▶ [WHAT IS EXPECTED]: The result should be a word-for-word retyping of the entries below, free of pictures.

(Document structure recognition data)
----

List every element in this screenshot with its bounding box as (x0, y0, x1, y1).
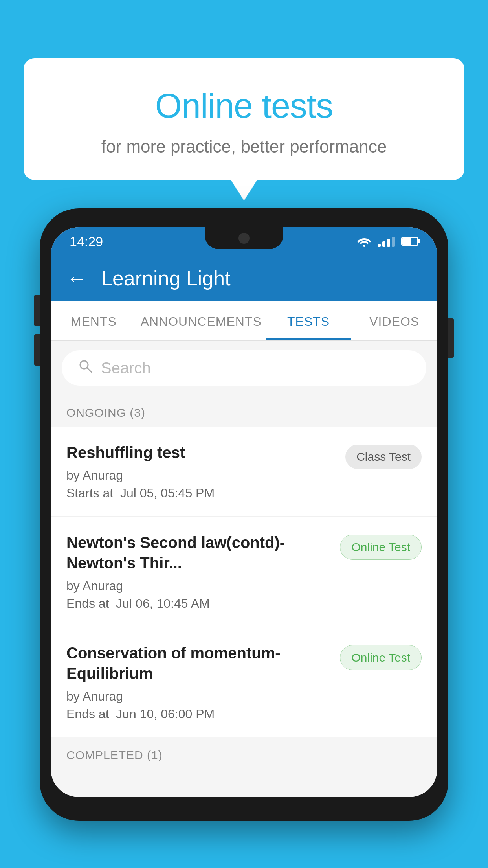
test-info-3: Conservation of momentum-Equilibrium by … (66, 643, 340, 721)
signal-icon (378, 236, 395, 247)
bubble-title: Online tests (47, 86, 441, 126)
battery-icon (401, 237, 418, 246)
tab-bar: MENTS ANNOUNCEMENTS TESTS VIDEOS (51, 301, 437, 341)
test-date-3: Ends at Jun 10, 06:00 PM (66, 707, 332, 721)
phone-notch (205, 227, 283, 249)
search-icon (77, 358, 93, 378)
search-container: Search (51, 341, 437, 395)
test-badge-1: Class Test (345, 445, 422, 469)
test-item-1[interactable]: Reshuffling test by Anurag Starts at Jul… (51, 427, 437, 517)
tab-tests[interactable]: TESTS (266, 301, 352, 340)
completed-section-header: COMPLETED (1) (51, 737, 437, 769)
phone-frame: 14:29 (40, 208, 448, 821)
test-info-1: Reshuffling test by Anurag Starts at Jul… (66, 442, 345, 500)
search-input[interactable]: Search (101, 359, 151, 377)
bubble-subtitle: for more practice, better performance (47, 137, 441, 156)
tab-ments[interactable]: MENTS (51, 301, 137, 340)
svg-point-0 (363, 245, 365, 247)
tests-list: Reshuffling test by Anurag Starts at Jul… (51, 427, 437, 737)
tab-announcements[interactable]: ANNOUNCEMENTS (137, 301, 266, 340)
app-header: ← Learning Light (51, 256, 437, 301)
phone-screen: 14:29 (51, 227, 437, 797)
test-author-2: by Anurag (66, 579, 332, 593)
test-info-2: Newton's Second law(contd)-Newton's Thir… (66, 532, 340, 611)
app-title: Learning Light (101, 267, 231, 290)
status-time: 14:29 (70, 234, 103, 249)
test-date-1: Starts at Jul 05, 05:45 PM (66, 486, 338, 500)
wifi-icon (357, 236, 371, 247)
back-button[interactable]: ← (66, 268, 87, 289)
phone-power-button (448, 318, 454, 358)
test-badge-3: Online Test (340, 645, 422, 670)
test-item-3[interactable]: Conservation of momentum-Equilibrium by … (51, 627, 437, 737)
test-name-3: Conservation of momentum-Equilibrium (66, 643, 332, 684)
test-date-2: Ends at Jul 06, 10:45 AM (66, 596, 332, 611)
search-bar[interactable]: Search (62, 350, 426, 386)
ongoing-section-header: ONGOING (3) (51, 395, 437, 427)
test-name-1: Reshuffling test (66, 442, 338, 463)
test-author-1: by Anurag (66, 468, 338, 483)
status-icons (357, 236, 418, 247)
completed-section-title: COMPLETED (1) (66, 748, 163, 761)
speech-bubble: Online tests for more practice, better p… (24, 58, 464, 180)
test-item-2[interactable]: Newton's Second law(contd)-Newton's Thir… (51, 517, 437, 627)
phone-vol-down (34, 334, 40, 366)
speech-bubble-container: Online tests for more practice, better p… (24, 58, 464, 180)
phone-camera (238, 233, 250, 244)
phone-container: 14:29 (40, 208, 448, 821)
svg-line-2 (87, 368, 92, 372)
ongoing-section-title: ONGOING (3) (66, 406, 145, 419)
tab-videos[interactable]: VIDEOS (351, 301, 437, 340)
test-badge-2: Online Test (340, 535, 422, 560)
test-name-2: Newton's Second law(contd)-Newton's Thir… (66, 532, 332, 573)
test-author-3: by Anurag (66, 689, 332, 704)
phone-vol-up (34, 295, 40, 326)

----

▶ [TASK RESULT]:
List every element in this screenshot with its bounding box as (x0, y0, x1, y1).
test-info-3: Conservation of momentum-Equilibrium by … (66, 643, 340, 721)
signal-icon (378, 236, 395, 247)
bubble-title: Online tests (47, 86, 441, 126)
battery-icon (401, 237, 418, 246)
tab-bar: MENTS ANNOUNCEMENTS TESTS VIDEOS (51, 301, 437, 341)
test-date-3: Ends at Jun 10, 06:00 PM (66, 707, 332, 721)
phone-notch (205, 227, 283, 249)
search-icon (77, 358, 93, 378)
search-container: Search (51, 341, 437, 395)
test-badge-1: Class Test (345, 445, 422, 469)
test-item-1[interactable]: Reshuffling test by Anurag Starts at Jul… (51, 427, 437, 517)
tab-tests[interactable]: TESTS (266, 301, 352, 340)
completed-section-header: COMPLETED (1) (51, 737, 437, 769)
phone-frame: 14:29 (40, 208, 448, 821)
test-info-1: Reshuffling test by Anurag Starts at Jul… (66, 442, 345, 500)
search-input[interactable]: Search (101, 359, 151, 377)
bubble-subtitle: for more practice, better performance (47, 137, 441, 156)
tab-ments[interactable]: MENTS (51, 301, 137, 340)
svg-point-0 (363, 245, 365, 247)
tests-list: Reshuffling test by Anurag Starts at Jul… (51, 427, 437, 737)
tab-announcements[interactable]: ANNOUNCEMENTS (137, 301, 266, 340)
app-header: ← Learning Light (51, 256, 437, 301)
phone-screen: 14:29 (51, 227, 437, 797)
test-author-2: by Anurag (66, 579, 332, 593)
test-info-2: Newton's Second law(contd)-Newton's Thir… (66, 532, 340, 611)
app-title: Learning Light (101, 267, 231, 290)
status-time: 14:29 (70, 234, 103, 249)
test-date-1: Starts at Jul 05, 05:45 PM (66, 486, 338, 500)
wifi-icon (357, 236, 371, 247)
back-button[interactable]: ← (66, 268, 87, 289)
phone-power-button (448, 318, 454, 358)
test-badge-3: Online Test (340, 645, 422, 670)
test-item-3[interactable]: Conservation of momentum-Equilibrium by … (51, 627, 437, 737)
test-name-3: Conservation of momentum-Equilibrium (66, 643, 332, 684)
test-date-2: Ends at Jul 06, 10:45 AM (66, 596, 332, 611)
search-bar[interactable]: Search (62, 350, 426, 386)
ongoing-section-header: ONGOING (3) (51, 395, 437, 427)
test-name-1: Reshuffling test (66, 442, 338, 463)
test-author-1: by Anurag (66, 468, 338, 483)
status-icons (357, 236, 418, 247)
completed-section-title: COMPLETED (1) (66, 748, 163, 761)
speech-bubble: Online tests for more practice, better p… (24, 58, 464, 180)
test-item-2[interactable]: Newton's Second law(contd)-Newton's Thir… (51, 517, 437, 627)
phone-vol-down (34, 334, 40, 366)
speech-bubble-container: Online tests for more practice, better p… (24, 58, 464, 180)
phone-camera (238, 233, 250, 244)
phone-container: 14:29 (40, 208, 448, 821)
svg-line-2 (87, 368, 92, 372)
ongoing-section-title: ONGOING (3) (66, 406, 145, 419)
tab-videos[interactable]: VIDEOS (351, 301, 437, 340)
test-badge-2: Online Test (340, 535, 422, 560)
test-name-2: Newton's Second law(contd)-Newton's Thir… (66, 532, 332, 573)
test-author-3: by Anurag (66, 689, 332, 704)
phone-vol-up (34, 295, 40, 326)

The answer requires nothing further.